Keywords: mitochondrial DNA, iron overload, cardiomyopathy
Introduction
Patients with iron overload are liable to slowly developing cardiomyopathy characterized by systolic and diastolic dysfunction but the pathophysiologic mechanism(s) underlying this gradual organ damage remain poorly defined. Despite the highly likely conjecture that iron-mediated tissue damage involves interactions between ‘loose’ iron and cellular oxidizing and reducing equivalents, the pathophysiologic events involved in this disorder (as well as hepatic and pancreatic damage seen in chronic iron overload) have not been fully elucidated.
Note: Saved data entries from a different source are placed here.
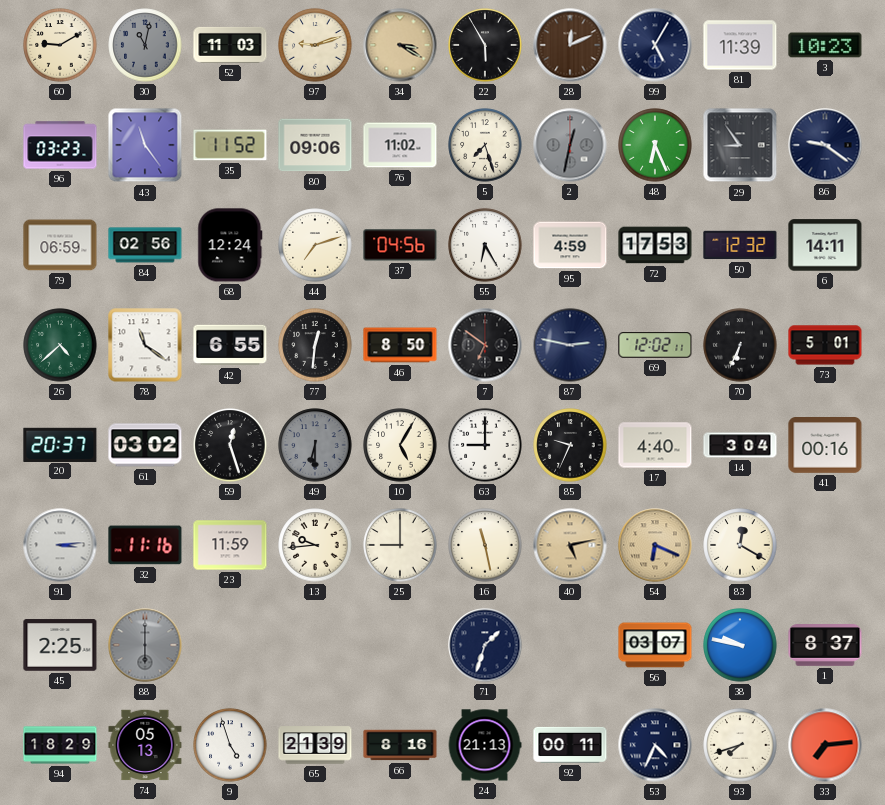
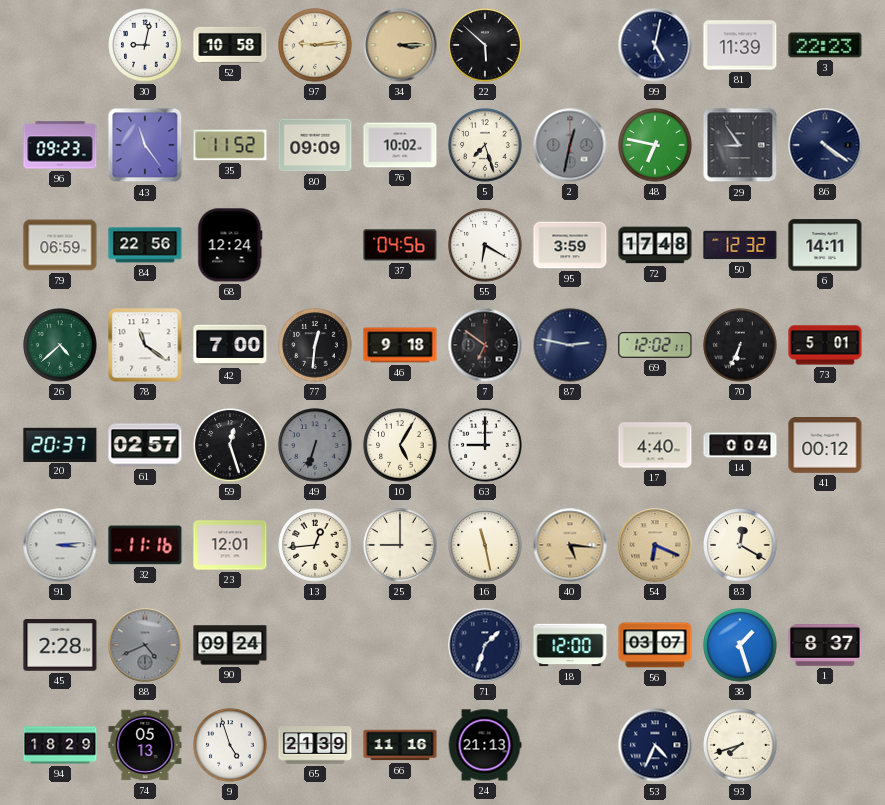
60: 9:10 -> none
30: 11:02 -> 9:02
30 dial: grey -> white
52: 11:03 -> 10:58
97: 9:12 -> 9:14
34: 3:20 -> 3:15
22: 5:55 -> 5:52
28: 12:11 -> none
99: 5:05 -> 5:02
3: 10:23 -> 22:23
96: 03:23 -> 09:23
80: 09:06 -> 09:09
76: 11:02 -> 10:02
48: 6:26 -> 6:47
86: 9:21 -> 4:21
84: 02:56 -> 22:56
44: 7:12 -> none
55: 6:25 -> 6:20
95: 4:59 -> 3:59
72: 17:53 -> 17:48
42: 6:55 -> 7:00
46: 8:50 -> 9:18
61: 03:02 -> 02:57
49: 6:30 -> 6:33
85: 9:34 -> none
14: 3:04 -> 0:04
41: 00:16 -> 00:12
23: 11:59 -> 12:01
13: 9:44 -> 12:44
40: 5:13 -> 5:16
45: 2:25 -> 2:28
88: 6:00 -> 4:41
90: none -> 09:24
18: none -> 12:00
38: 9:47 -> 1:27
66: 8:16 -> 11:16
92: 00:11 -> none
33: 7:14 -> none
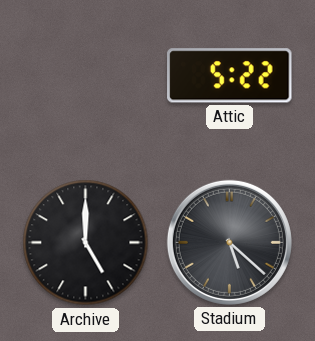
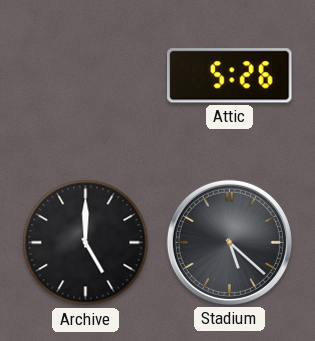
Attic: 5:22 -> 5:26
Iron is required for the activity of numerous iron- and heme-containing proteins, but “free” (redox active) iron catalyzes the formation of highly toxic reactive oxygen species (ROS) that damage lipids, proteins and DNA [1]. This damage is assumed to arise from iron-catalyzed hydroxyl radical (•OH) formation or, perhaps more likely, iron-centered radicals such as ferryl and perferryl [2,3]. Iron-driven oxidation events require that the metal interact with cellular reducing and oxidizing equivalents such as superoxide and hydrogen peroxide, a major source of which is 'leak' of electrons from the mitochondrial electron transport chain [4].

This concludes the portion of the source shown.